Getting Concise Code

Instead of:

"Can you help me write a function to validate email addresses?"

Write:

Write a Python function to validate email with regex.

Requirements:
- Accept string, return bool
- Check format: user@domain.tld
- Include type hints and docstring

Output: Code only.

Using the TODO Tree

Create tree:

## 1. Setup [>]
  ├─ 1.1 Database []
  └─ 1.2 API structure [>] ← CURRENT
      ├─ 1.2.1 Routes [ ]
      └─ 1.2.2 Controllers [ ]

Prompt LLM:

TODO tree: [paste above]

I'm on task 1.2.1. Implement Express routes for user CRUD.

After completing:

Done with 1.2.1. Code: [paste]

Update tree: mark 1.2.1 done, move to 1.2.2.
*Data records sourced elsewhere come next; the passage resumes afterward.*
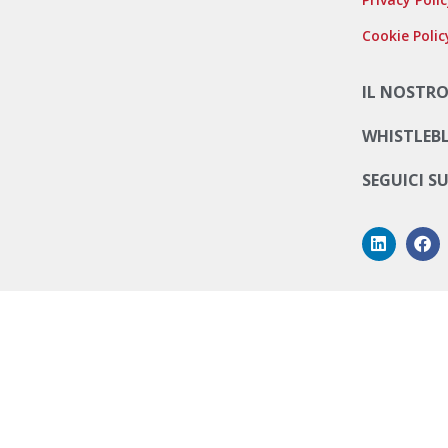
Cookie Polic
IL NOSTRO
WHISTLEB
SEGUICI S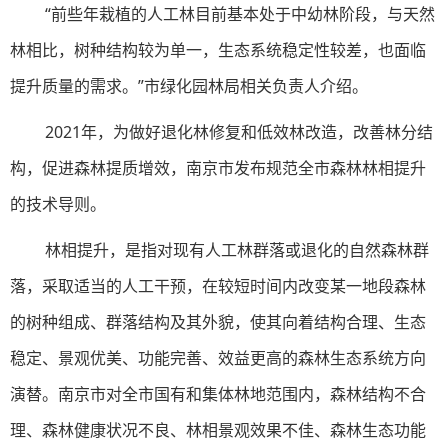
“前些年栽植的人工林目前基本处于中幼林阶段，与天然
林相比，树种结构较为单一，生态系统稳定性较差，也面临
提升质量的需求。”市绿化园林局相关负责人介绍。
2021年，为做好退化林修复和低效林改造，改善林分结
构，促进森林提质增效，南京市发布规范全市森林林相提升
的技术导则。
林相提升，是指对现有人工林群落或退化的自然森林群
落，采取适当的人工干预，在较短时间内改变某一地段森林
的树种组成、群落结构及其外貌，使其向着结构合理、生态
稳定、景观优美、功能完善、效益更高的森林生态系统方向
演替。南京市对全市国有和集体林地范围内，森林结构不合
理、森林健康状况不良、林相景观效果不佳、森林生态功能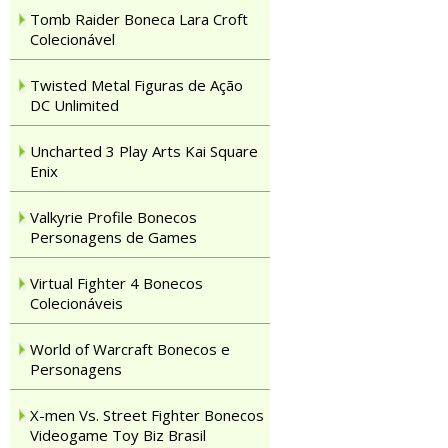
Tomb Raider Boneca Lara Croft
Colecionável
Twisted Metal Figuras de Ação
DC Unlimited
Uncharted 3 Play Arts Kai Square
Enix
Valkyrie Profile Bonecos
Personagens de Games
Virtual Fighter 4 Bonecos
Colecionáveis
World of Warcraft Bonecos e
Personagens
X-men Vs. Street Fighter Bonecos
Videogame Toy Biz Brasil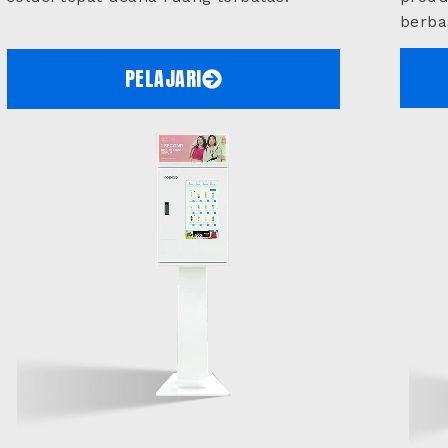
berbas
PELAJARI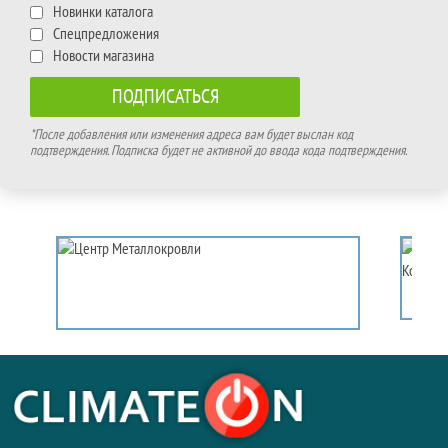
Новинки каталога
Спецпредложения
Новости магазина
*После добавления или изменения адреса вам будет выслан код
подтверждения. Подписка будет не активной до ввода кода подтверждения.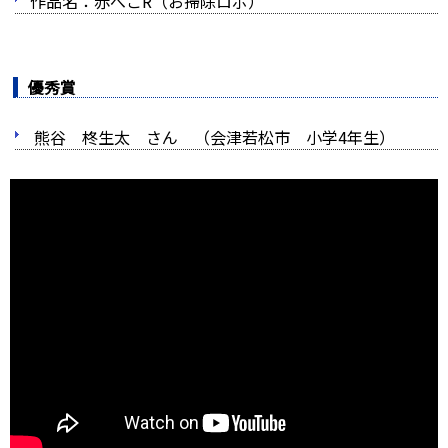
作品名：赤べこR（お掃除ロボ）
優秀賞
熊谷 柊生太 さん （会津若松市 小学4年生）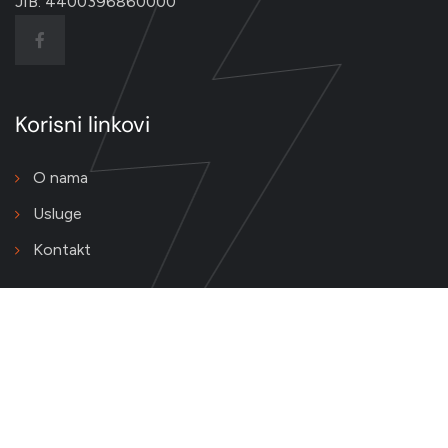
JIB: 4400396860000
Korisni linkovi
O nama
Usluge
Kontakt
Kontakt podaci
Majevičkih brigada 34
Dvorovi - Bijeljina, 76300
+387 55 351 727
+387 55 351 737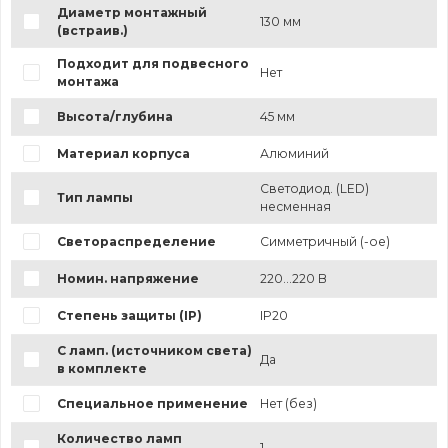
Диаметр монтажный
130 мм
(встраив.)
Подходит для подвесного
Нет
монтажа
Высота/глубина
45 мм
Материал корпуса
Алюминий
Светодиод. (LED)
Тип лампы
несменная
Светораспределение
Симметричный (-ое)
Номин. напряжение
220...220 В
Степень защиты (IP)
IP20
С ламп. (источником света)
Да
в комплекте
Специальное применение
Нет (без)
Количество ламп
1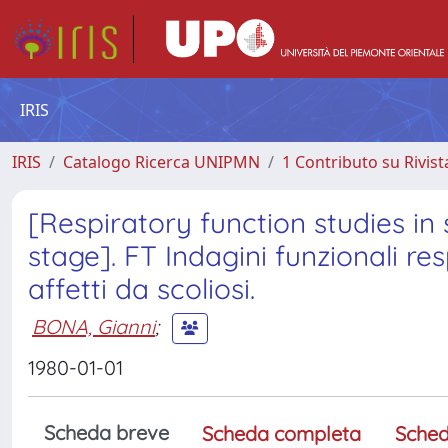
IRIS
IRIS
Catalogo Ricerca UNIPMN
1 Contributo su Rivist
[Respiratory function studies in 
stage]. FT Indagini funzionali res
affetti da scoliosi.
BONA, Gianni
;
1980-01-01
Scheda breve
Scheda completa
Sched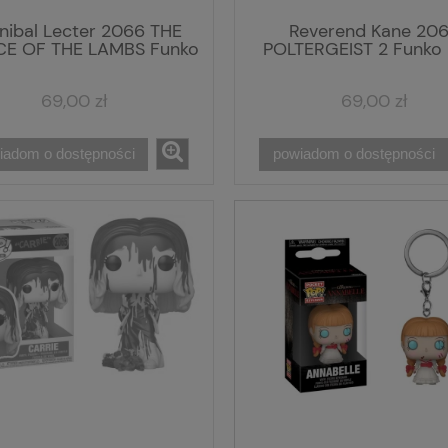
nibal Lecter 2066 THE
Reverend Kane 20
CE OF THE LAMBS Funko
POLTERGEIST 2 Funko 
POP! Vinyl
Vinyl
69,00 zł
69,00 zł
iadom o dostępności
powiadom o dostępności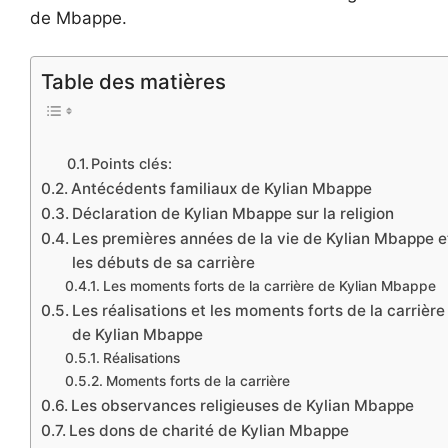
de Mbappe.
Table des matières
Points clés:
Antécédents familiaux de Kylian Mbappe
Déclaration de Kylian Mbappe sur la religion
Les premières années de la vie de Kylian Mbappe e
les débuts de sa carrière
Les moments forts de la carrière de Kylian Mbappe
Les réalisations et les moments forts de la carrière
de Kylian Mbappe
Réalisations
Moments forts de la carrière
Les observances religieuses de Kylian Mbappe
Les dons de charité de Kylian Mbappe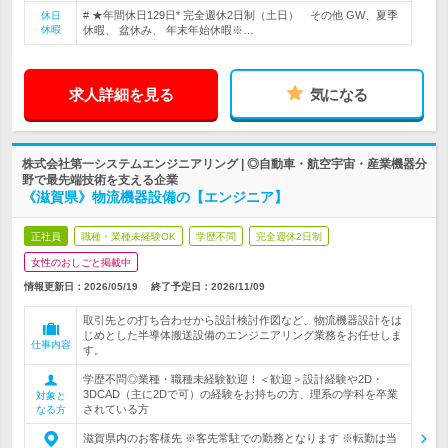
# ★年間休日129日* 完全週休2日制（土日） その他 GW、夏季
休日
休暇
休暇、 盆休み、 年末年始休暇※…
求人詳細を見る
気になる
株式会社第一システムエンジニアリング | ◎自動車・航空宇宙・産業機器分
野で最先端技術を支える企業
《滋賀県》物流機器設備の【エンジニア】
正社員
職種・業種未経験OK
学歴不問
完全週休2日制
女性のおしごと掲載中
情報更新日：2026/05/19
終了予定日：
2026/11/09
取引先との打ち合わせから設計検討作図など、物流機器設計をは
じめとした半導体搬送設備のエンジニアリング業務をお任せしま
仕事内容
す。
学歴不問◎業種・職種未経験歓迎！＜歓迎＞設計経験や2D・
3DCAD（主に2Dで可）の経験をお持ちの方、理系の学科を卒業
対象と
されている方
なる方
滋賀県内のお客様先 ※客先常駐での勤務となります ※転勤は当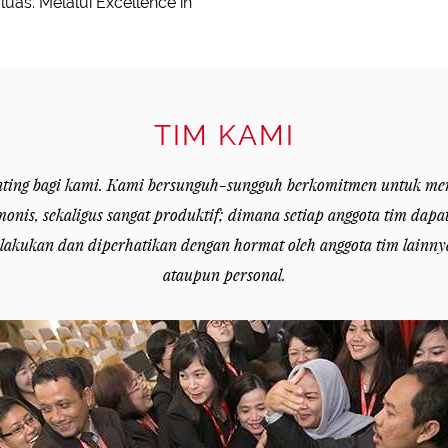
as. Melalui Excellence in
TIM KAMI
ting bagi kami. Kami bersunguh-sungguh berkomitmen untuk me
rmonis, sekaligus sangat produktif; dimana setiap anggota tim dap
lakukan dan diperhatikan dengan hormat oleh anggota tim lainnya
ataupun personal.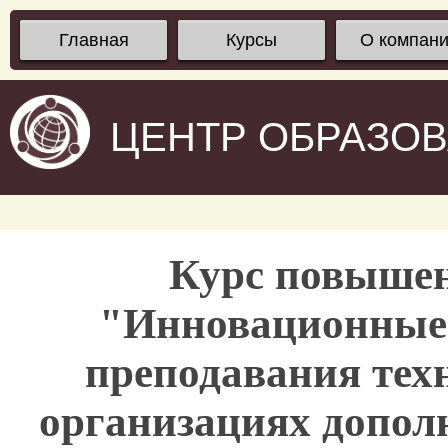
Главная
Курсы
О компан
ЦЕНТР ОБРАЗО
Курс повыше
"Инновационные 
преподавания техн
организациях допол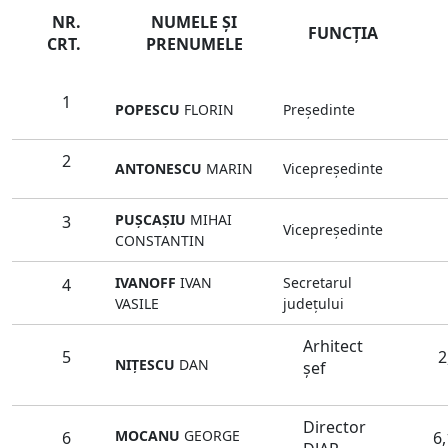
NR.
NUMELE ŞI
FUNCŢIA
CRT.
PRENUMELE
1
POPESCU
FLORIN
Preşedinte
2
ANTONESCU
MARIN
Vicepreşedinte
PUŞCAŞIU
MIHAI
3
Vicepreşedinte
CONSTANTIN
IVANOFF
IVAN
Secretarul
4
VASILE
judeţului
Arhitect
5
2
NIŢESCU
DAN
şef
Director
MOCANU
GEORGE
6
6,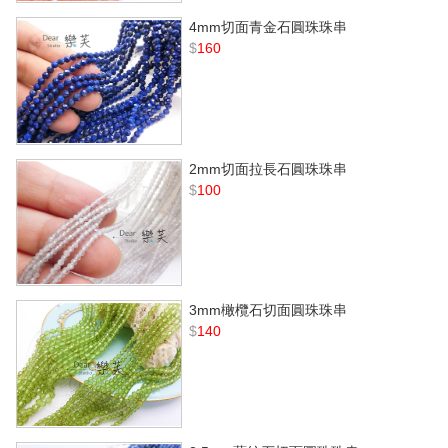
4mm切面青金石圓珠珠串
$
160
2mm切面拉長石圓珠珠串
$
100
3mm橄欖石切面圓珠珠串
$
140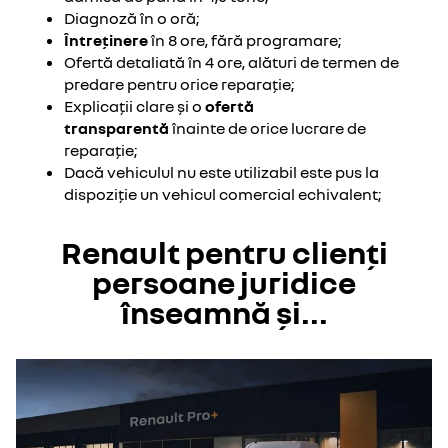
Diagnoză în o oră;
Întreținere
în 8 ore, fără programare;
Ofertă detaliată în 4 ore, alături de termen de
predare pentru orice reparație;
Explicații clare și o
ofertă
transparentă
înainte de orice lucrare de
reparație;
Dacă vehiculul nu este utilizabil este pus la
dispoziție un vehicul comercial echivalent;
Renault pentru clienți
persoane juridice
înseamnă și...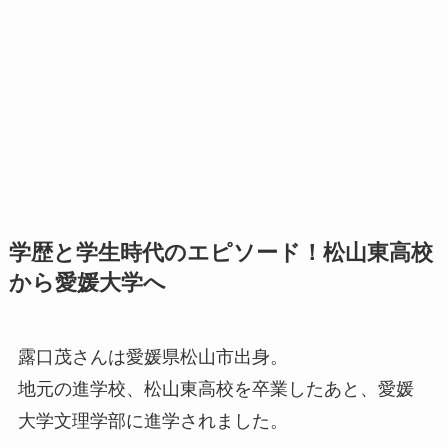
学歴と学生時代のエピソード！松山東高校
から愛媛大学へ
露口茂さんは愛媛県松山市出身。
地元の進学校、松山東高校を卒業したあと、愛媛
大学文理学部に進学されました。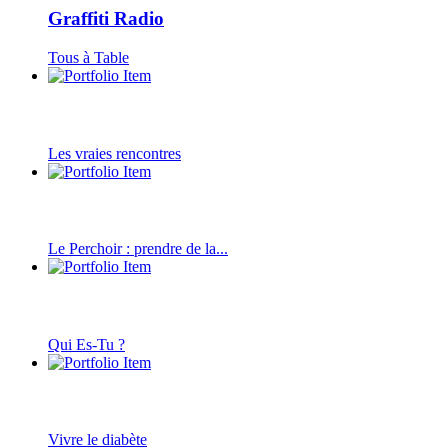
Graffiti Radio
Tous à Table
Les vraies rencontres
Le Perchoir : prendre de la...
Qui Es-Tu ?
Vivre le diabète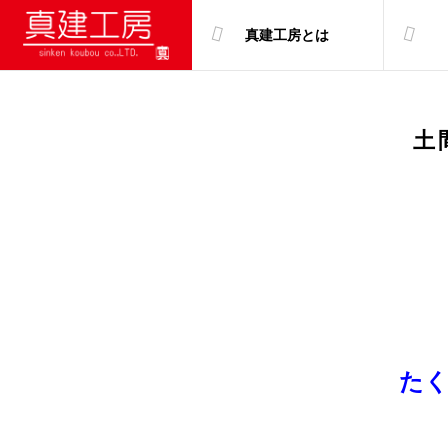
真建工房とは
土
た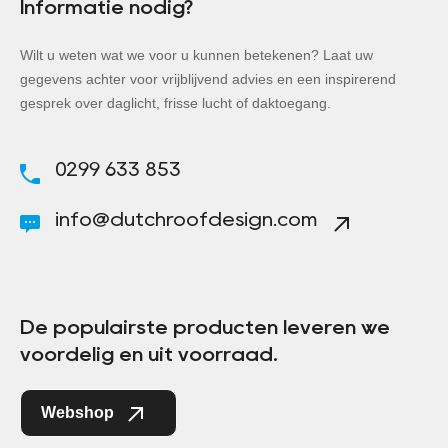
Informatie nodig?
Wilt u weten wat we voor u kunnen betekenen? Laat uw
gegevens achter voor vrijblijvend advies en een inspirerend
gesprek over daglicht, frisse lucht of daktoegang.
0299 633 853
info@dutchroofdesign.com
De populairste producten leveren we
voordelig en uit voorraad.
Webshop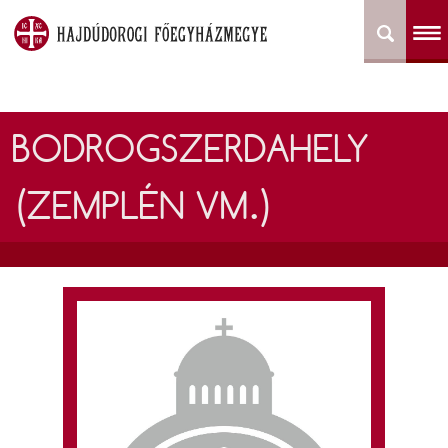
BODROGSZERDAHELY
(ZEMPLÉN VM.)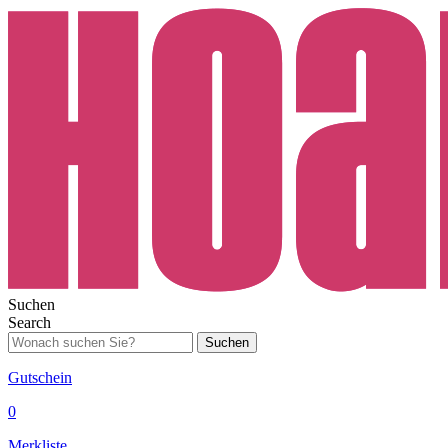
Suchen
Search
Suchen
Gutschein
0
Merkliste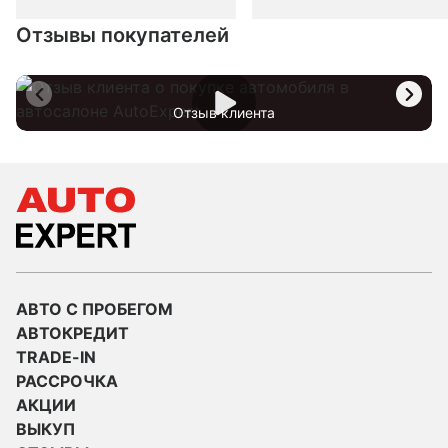
Отзывы покупателей
Отзыв клиента
АВТО С ПРОБЕГОМ
АВТОКРЕДИТ
TRADE-IN
РАССРОЧКА
АКЦИИ
ВЫКУП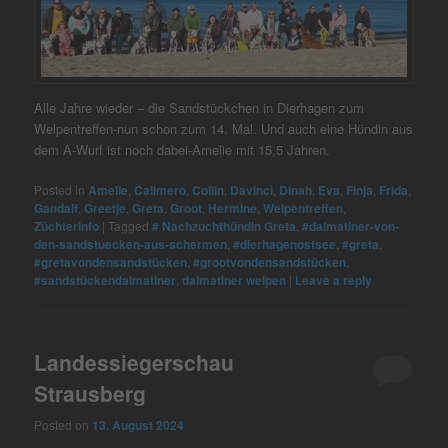
Alle Jahre wieder – die Sandstückchen in Dierhagen zum
Welpentreffen-nun schon zum 14. Mal. Und auch eine Hündin aus
dem A-Wurf ist noch dabei-Amelie mit 15,5 Jahren.
Posted in
Amelie
,
Calimero
,
Collin
,
Davinci
,
Dinah
,
Eva
,
Finja
,
Frida
,
Gandalf
,
Greetje
,
Greta
,
Groot
,
Hermine
,
Welpentreffen
,
Züchterinfo
|
Tagged
# Nachzuchthündin Greta
,
#dalmatiner-von-
den-sandstuecken-aus-schermen
,
#dierhagenostsee
,
#greta
,
#gretavondensandstücken
,
#grootvondensandstücken
,
#sandstückendalmatiner
,
dalmatiner welpen
|
Leave a reply
Landessiegerschau
Strausberg
Posted on
13. August 2024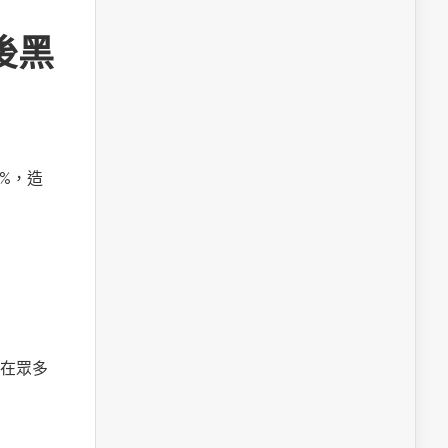
後黑
%，造
在眾多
Maintaining Control (R Example)

Wrong approach:

"I have survey data. What analysis should I run?"

Right approach:

"Generate R code to run linear regression of satisfaction on age + income.
Use lm(). Output: just the code block."

The first invites unwanted suggestions. The second gets you code for your decision.

Key Concepts Explained

1. Explicit Constraints

Tell the LLM exactly what you want and don't want. "Code only" prevents explanations. "Use only pandas" prevents alternative approaches.

2. Progressive Context Building

Don't dump entire codebases. Share directory structure, then configs, then relevant files. Layer by layer.

3. TODO Trees as Memory

Create a hierarchical task list (TODO_TREE.md). Update it as you work. Share it at the start of each session. The tree becomes the project's persistent memory.

4. Atomic Commits

One task = one commit = one tree update. Your git history mirrors your task tree.

5. Separation of Concerns

Design and analysis decisions: yours. Code implementation: LLM's. Keep this boundary clear.

Common Pitfalls

❌ Asking the LLM to make decisions:

  • "Should I use REST or GraphQL?"
  • "What statistical test is appropriate?"
  • "How should I structure this?"

✅ Having LLM implement your decisions:

  • "Implement REST endpoints for [specification]"
  • "Generate code for t-test comparing groups A and B"
  • "Create [specific structure] following this pattern"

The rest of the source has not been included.